# Exercise brief:
Reproduce, without any change, the span of lines from the opening of the records below to the line containing "Найбільше впало виробниц", inclusive.

# Data provided:
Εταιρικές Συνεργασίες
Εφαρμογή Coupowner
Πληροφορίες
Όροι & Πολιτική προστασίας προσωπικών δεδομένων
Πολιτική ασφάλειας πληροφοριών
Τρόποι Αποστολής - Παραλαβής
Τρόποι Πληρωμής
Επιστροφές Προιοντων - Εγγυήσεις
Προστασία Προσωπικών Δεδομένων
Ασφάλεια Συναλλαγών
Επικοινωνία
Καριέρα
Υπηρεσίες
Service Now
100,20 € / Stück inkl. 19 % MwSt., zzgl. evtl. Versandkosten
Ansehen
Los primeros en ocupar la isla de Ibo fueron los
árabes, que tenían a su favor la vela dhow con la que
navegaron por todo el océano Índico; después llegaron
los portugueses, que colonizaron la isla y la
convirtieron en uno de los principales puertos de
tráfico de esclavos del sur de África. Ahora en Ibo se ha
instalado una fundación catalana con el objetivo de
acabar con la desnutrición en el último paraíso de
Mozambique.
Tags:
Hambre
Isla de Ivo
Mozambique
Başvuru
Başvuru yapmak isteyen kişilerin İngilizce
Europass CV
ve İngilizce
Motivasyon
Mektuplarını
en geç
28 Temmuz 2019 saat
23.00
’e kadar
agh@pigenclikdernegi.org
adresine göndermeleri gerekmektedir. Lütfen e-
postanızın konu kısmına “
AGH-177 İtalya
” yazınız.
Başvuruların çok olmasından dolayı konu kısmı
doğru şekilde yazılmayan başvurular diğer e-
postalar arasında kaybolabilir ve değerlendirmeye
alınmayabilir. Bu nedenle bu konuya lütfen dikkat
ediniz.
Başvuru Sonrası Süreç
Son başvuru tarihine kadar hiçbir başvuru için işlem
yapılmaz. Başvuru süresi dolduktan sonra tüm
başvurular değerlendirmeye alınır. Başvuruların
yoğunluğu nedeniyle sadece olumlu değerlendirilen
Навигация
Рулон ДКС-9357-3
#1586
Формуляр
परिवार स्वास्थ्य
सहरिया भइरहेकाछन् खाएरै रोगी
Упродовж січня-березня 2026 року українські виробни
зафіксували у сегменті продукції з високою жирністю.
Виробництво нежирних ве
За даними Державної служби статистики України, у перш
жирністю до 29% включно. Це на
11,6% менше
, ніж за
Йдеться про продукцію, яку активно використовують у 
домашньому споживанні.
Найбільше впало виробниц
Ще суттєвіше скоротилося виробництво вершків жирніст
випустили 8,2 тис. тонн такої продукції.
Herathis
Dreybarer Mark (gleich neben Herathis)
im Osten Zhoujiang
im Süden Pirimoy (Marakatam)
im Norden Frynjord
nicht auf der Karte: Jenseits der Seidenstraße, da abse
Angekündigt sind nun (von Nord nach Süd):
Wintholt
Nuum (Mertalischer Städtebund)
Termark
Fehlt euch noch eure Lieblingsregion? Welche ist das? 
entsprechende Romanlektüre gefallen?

# Exercise response:
Εταιρικές Συνεργασίες
Εφαρμογή Coupowner
Πληροφορίες
Όροι & Πολιτική προστασίας προσωπικών δεδομένων
Πολιτική ασφάλειας πληροφοριών
Τρόποι Αποστολής - Παραλαβής
Τρόποι Πληρωμής
Επιστροφές Προιοντων - Εγγυήσεις
Προστασία Προσωπικών Δεδομένων
Ασφάλεια Συναλλαγών
Επικοινωνία
Καριέρα
Υπηρεσίες
Service Now
100,20 € / Stück inkl. 19 % MwSt., zzgl. evtl. Versandkosten
Ansehen
Los primeros en ocupar la isla de Ibo fueron los
árabes, que tenían a su favor la vela dhow con la que
navegaron por todo el océano Índico; después llegaron
los portugueses, que colonizaron la isla y la
convirtieron en uno de los principales puertos de
tráfico de esclavos del sur de África. Ahora en Ibo se ha
instalado una fundación catalana con el objetivo de
acabar con la desnutrición en el último paraíso de
Mozambique.
Tags:
Hambre
Isla de Ivo
Mozambique
Başvuru
Başvuru yapmak isteyen kişilerin İngilizce
Europass CV
ve İngilizce
Motivasyon
Mektuplarını
en geç
28 Temmuz 2019 saat
23.00
’e kadar
agh@pigenclikdernegi.org
adresine göndermeleri gerekmektedir. Lütfen e-
postanızın konu kısmına “
AGH-177 İtalya
” yazınız.
Başvuruların çok olmasından dolayı konu kısmı
doğru şekilde yazılmayan başvurular diğer e-
postalar arasında kaybolabilir ve değerlendirmeye
alınmayabilir. Bu nedenle bu konuya lütfen dikkat
ediniz.
Başvuru Sonrası Süreç
Son başvuru tarihine kadar hiçbir başvuru için işlem
yapılmaz. Başvuru süresi dolduktan sonra tüm
başvurular değerlendirmeye alınır. Başvuruların
yoğunluğu nedeniyle sadece olumlu değerlendirilen
Навигация
Рулон ДКС-9357-3
#1586
Формуляр
परिवार स्वास्थ्य
सहरिया भइरहेकाछन् खाएरै रोगी
Упродовж січня-березня 2026 року українські виробни
зафіксували у сегменті продукції з високою жирністю.
Виробництво нежирних ве
За даними Державної служби статистики України, у перш
жирністю до 29% включно. Це на
11,6% менше
, ніж за
Йдеться про продукцію, яку активно використовують у 
домашньому споживанні.
Найбільше впало виробниц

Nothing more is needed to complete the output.